High-pitched cough. Rattling noise or wheezing with breathing.

==Diagnosis==
There is no standardized, defined set of diagnostic criteria for the diagnosis of tracheomalacia, mainly due to the nonspecific symptoms associated with it. Current diagnostic approaches include pulmonary function testing which shows a characteristic reduction in peak expiratory flow (PEF), physical examination, and imaging such as computed tomography (CT) or magnetic resonance imaging (MRI), fiberoptic bronchoscopy (FB) is considered the best diagnostic method because an inserted camera down the throat shows a direct view of the airways and lungs, detecting changes in the size or appearance of the trachea's lumen and mucosa and any signs of inflammation, fistulas, or external compressions to precisely determine the location and severity of the malacia. Cross-sectional radiological images are important in detecting mediastinal structures involved in TM prior to surgery. Tracheography/Bronchography is no longer a preferred diagnostic method. Bronchography provides an accurate measurement of the airway lumen with a dynamic and morphological evaluation of the tracheobronchial tree. However, this requires the injection of contrast material within the narrowed airway. Risks include allergic reaction, airway plugging, or complete airway obstruction.

===Classifications===
There are three types of tracheomalacia:
- Type 1—congenital, sometimes associated with tracheoesophageal fistula or esophageal atresia
- Type 2—extrinsic compression sometimes due to vascular rings
- Type 3—acquired due to chronic infection or prolonged intubation or inflammatory conditions like relapsing polychondritis

==Treatment==
According to the 2012 Cochrane review, there is no evidence supporting medical therapy over surgical therapy for significant tracheomalacia, or vice versa.

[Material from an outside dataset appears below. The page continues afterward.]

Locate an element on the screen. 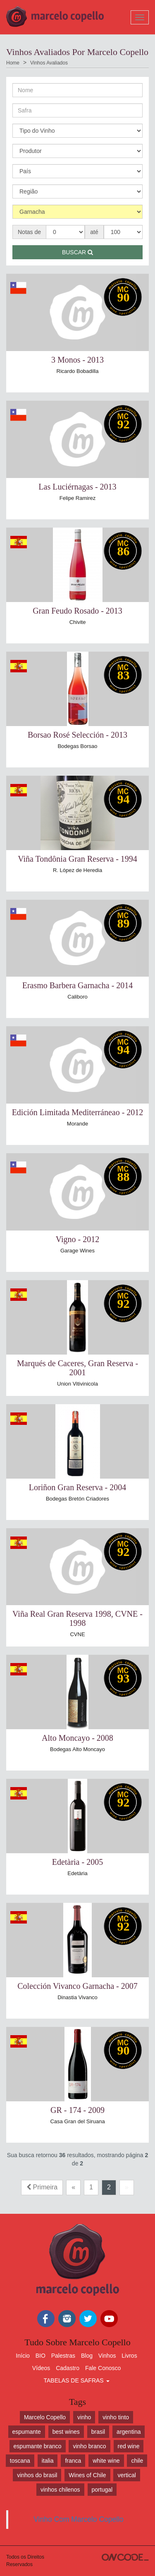 The image size is (155, 2576). espumante branco is located at coordinates (38, 2446). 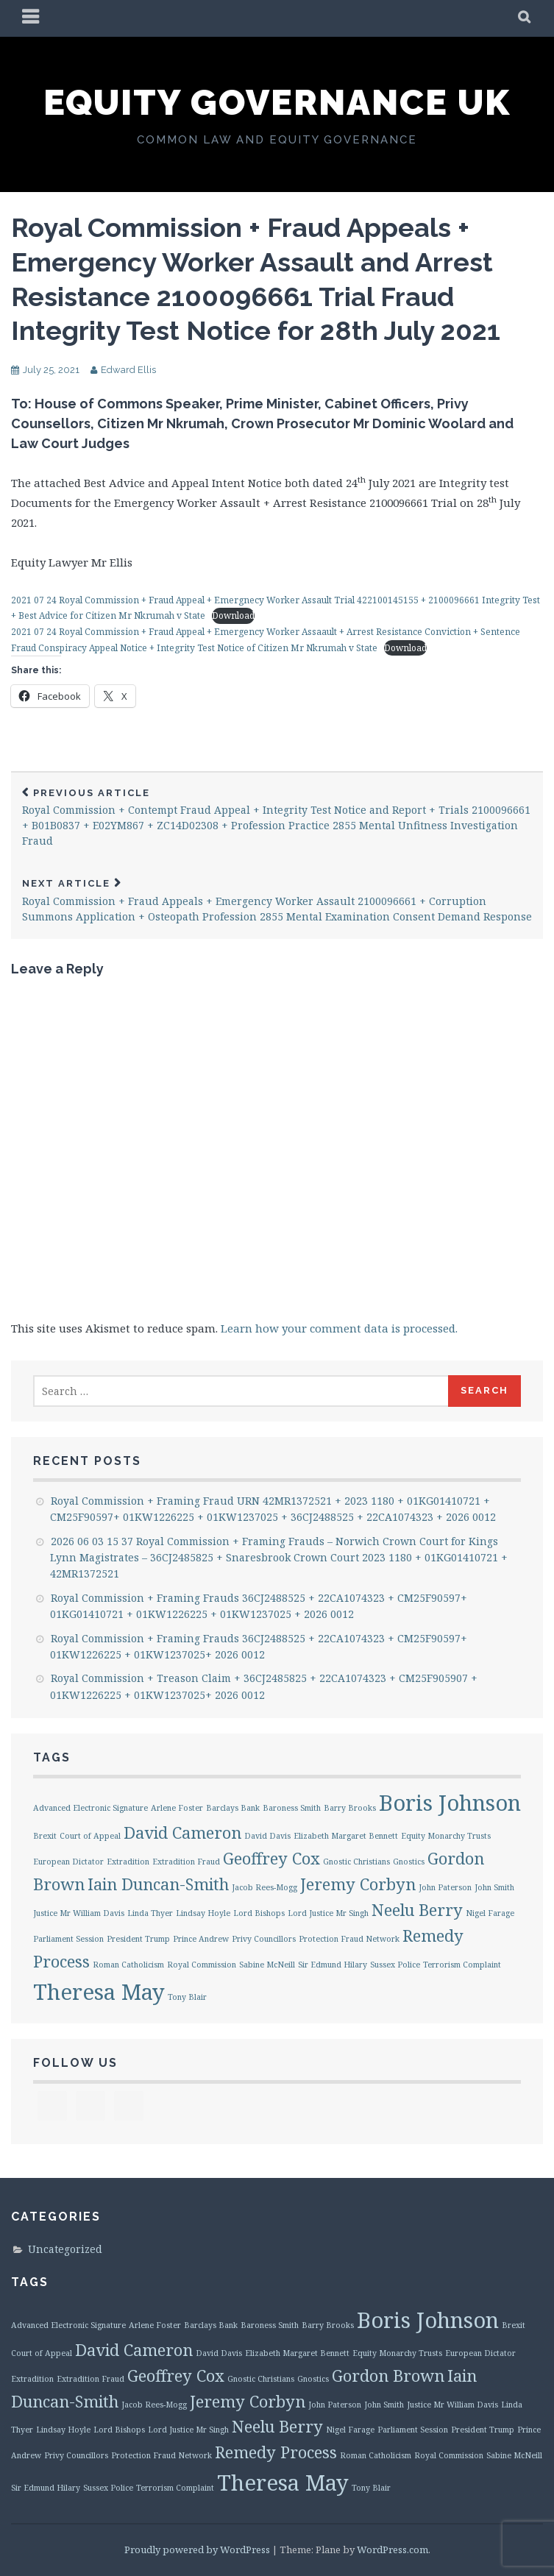 What do you see at coordinates (68, 1861) in the screenshot?
I see `European Dictator [European Dictator (1 item)]` at bounding box center [68, 1861].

Current recommendations for mild to moderate non-life-threatening tracheomalacia focuses on symptom management.
- Regular use of hypertonic saline nebulizers
- Low dose inhaled steroids may help decrease airway inflammation and swelling
- Inhaled Ipratropium may help decrease secretions and stiffen smaller airways
- Antibiotics during active respiratory infection may decrease severity and length of symptoms
- Continuous Positive Airway Pressure (CPAP) provides additional intraluminal pressure

Life is usually saved if the airway is opened via a hole in the throat. If a person survives, they may have symptoms, but usually will get better after the airway is reopened. If the symptoms are severe enough, treatment may be needed. These range from medical management over mechanical ventilation (both continuous positive airway pressure (CPAP) or bi-level positive airway pressure (BiPAP)), to inserting a tracheal stent and surgery.

Surgical techniques include aortopexy, tracheopexy, tracheobronchoplasty, and tracheostomy. The role of the nebulised recombinant human deoxyribonuclease (rhDNase) remains inconclusive.